“Cellular Automata” (CA) sounds like a nasty technical term. In reality CA is one of the easiest mathematical models to grasp and implement in computers, and specifically in games. Some CAs also exhibit very interesting behavior over time and can create interesting patterns, so it is definitely worthwhile learning a bit about them.

[TIP: This tutorial was written for the beginner. If you know what CAs are and you are looking for their specific application to games, have a look at the other documents on this site under the heading “Cellular Automata”.]

There are many reasons why game designers and developers should know about cellular automata. First, because they can be used in terrain generation, a topic I will discuss in depth. Second, they can be used to create objects that look “alive” i.e. they reproduce, cluster around each other and move about in interesting ways. Third, CAs, when assigned to control particles, provide really interesting dynamic graphics (simulated clouds anyone?) There are many other places to use cellular automata within games, and I will try to provide all kinds of info on them in the future.

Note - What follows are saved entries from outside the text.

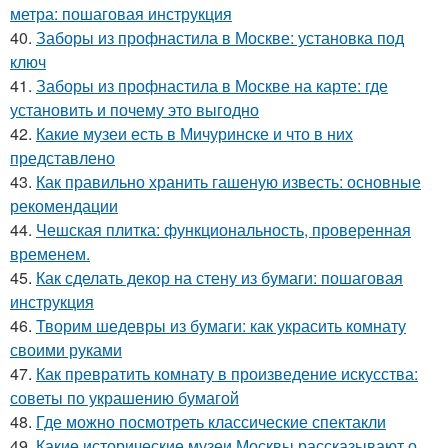
метра: пошаговая инструкция
40.
Заборы из профнастила в Москве: установка под
ключ
41.
Заборы из профнастила в Москве на карте: где
установить и почему это выгодно
42.
Какие музеи есть в Мичуринске и что в них
представлено
43.
Как правильно хранить гашеную известь: основные
рекомендации
44.
Чешская плитка: функциональность, проверенная
временем.
45.
Как сделать декор на стену из бумаги: пошаговая
инструкция
46.
Творим шедевры из бумаги: как украсить комнату
своими руками
47.
Как превратить комнату в произведение искусства:
советы по украшению бумагой
48.
Где можно посмотреть классические спектакли
49.
Какие исторические музеи Москвы рассказывают о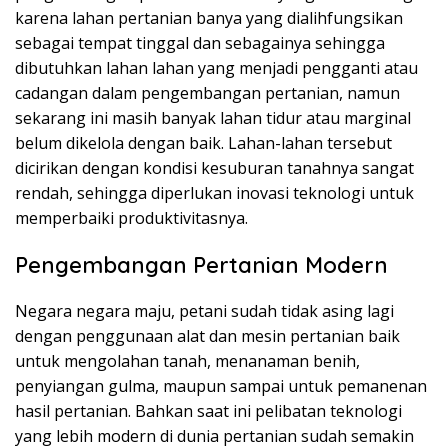
karena lahan pertanian banya yang dialihfungsikan
sebagai tempat tinggal dan sebagainya sehingga
dibutuhkan lahan lahan yang menjadi pengganti atau
cadangan dalam pengembangan pertanian, namun
sekarang ini masih banyak lahan tidur atau marginal
belum dikelola dengan baik. Lahan-lahan tersebut
dicirikan dengan kondisi kesuburan tanahnya sangat
rendah, sehingga diperlukan inovasi teknologi untuk
memperbaiki produktivitasnya.
Pengembangan Pertanian Modern
Negara negara maju, petani sudah tidak asing lagi
dengan penggunaan alat dan mesin pertanian baik
untuk mengolahan tanah, menanaman benih,
penyiangan gulma, maupun sampai untuk pemanenan
hasil pertanian. Bahkan saat ini pelibatan teknologi
yang lebih modern di dunia pertanian sudah semakin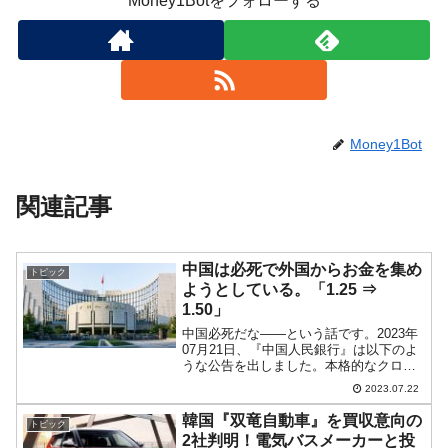
Money1Botをフォローする
Money1Bot
関連記事
中国は必死で外国からお金を集め
トピック
ようとしている。「1.25 ⇒
1.50」
中国必死だな――という話です。2023年
07月21日、『中国人民銀行』は以下のよ
うな公告を出しました。本格的なクロス
ボーダー融資のマクロプルーデンス管理
2023.07.22
をさらに改善するため、人民銀行は企業
と金融機関のクロスボーダー資金源を引
韓国『双竜自動車』を買収意向の
トピック
き続き増加させ、...
2社判明！電気バスメーカーと投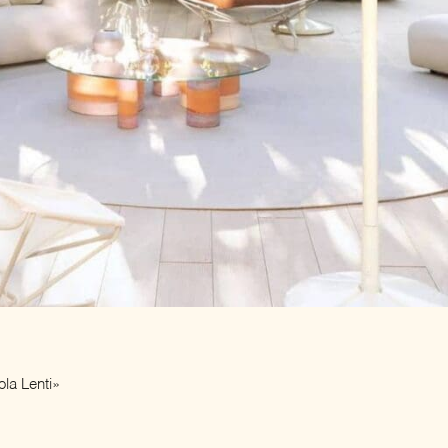
la Lenti»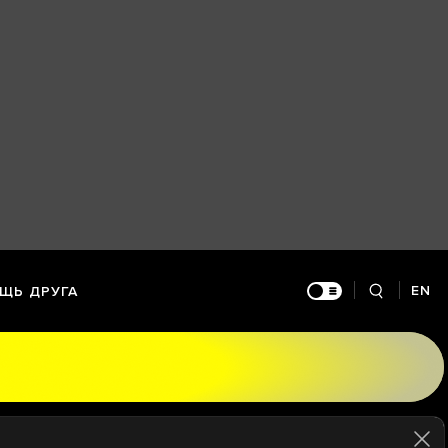
EN
ЩЬ ДРУГА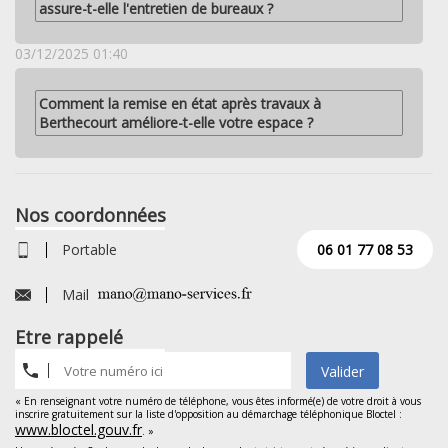
assure-t-elle l'entretien de bureaux ?
03/12/2025 01:40
Comment la remise en état après travaux à
Berthecourt améliore-t-elle votre espace ?
Nos coordonnées
Portable
06 01 77 08 53
Mail
Etre rappelé
Valider
« En renseignant votre numéro de téléphone, vous êtes informé(e) de votre droit à vous
inscrire gratuitement sur la liste d'opposition au démarchage téléphonique Bloctel :
www.bloctel.gouv.fr
. »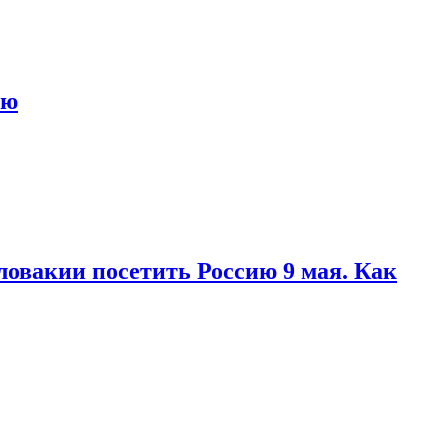
ью
ловакии посетить Россию 9 мая. Как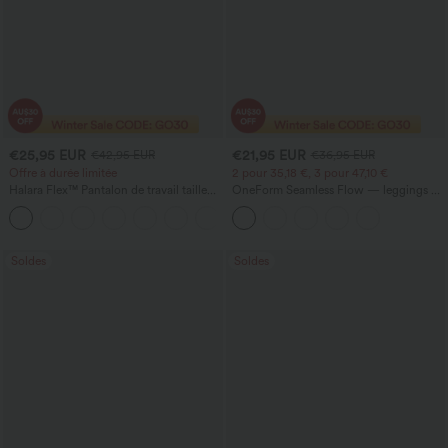
€25,95 EUR
€21,95 EUR
€42,95 EUR
€36,95 EUR
Offre à durée limitée
2 pour 35,18 €, 3 pour 47,10 €
Halara Flex™ Pantalon de travail taille
OneForm Seamless Flow — leggings de
haute avec poche latérale arrière et
yoga sans coutures, taille mi-haute, effet
+13
légère coupe évasée
gainant pour le ventre et liftant pour les
fesses
Soldes
Soldes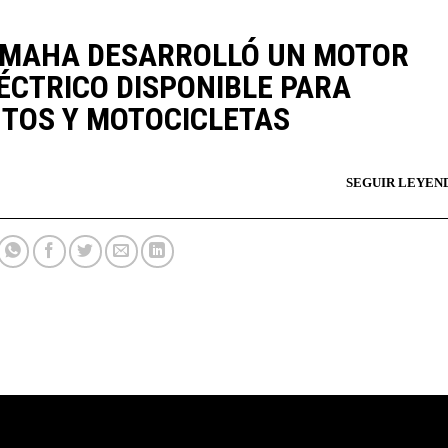
MAHA DESARROLLÓ UN MOTOR
ÉCTRICO DISPONIBLE PARA
TOS Y MOTOCICLETAS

OK, so you got interested in our topic. But what are CA’s really? You might have noticed that Cellular Automata is the plural for Cellular Automaton. An automaton is defined as a mathematical operator that has a memory to remember its current state, and a number of inputs, which it then uses to update its state. The Turing Machine (along with its infinitely long band of paper is one example of an automaton. Humans are automatons in a way. For example John might be in an angry, sad or content state. Let’s say he is sad right now. He might then receive a call that he has won the lottery. His state changes to happy. That is really automaton behavior.

Figure 1

Figure 1 shows an automaton that is in state A at the time t=n, and then changes its state to B at time t=n+1, due to the inputs it received (i and j) and its previous state (A). Now there are a bunch of simplifications here. First of all, the number of inputs can be anything from one input to any countable number of inputs (like 54433 of them). Secondly, the same inputs will also be acting on the automaton at t=n+1…so they might change its state to another state at that time. Thirdly, in some cases, the state might not change at all, because the new state calculated from i and j and A at time n+1 might be A again. In addition, we only showed the automata in states A and B…it might be able to change into any number of states (generally any whole number below infinity are allowed), so there might be a state C and D or X that the automaton can change into.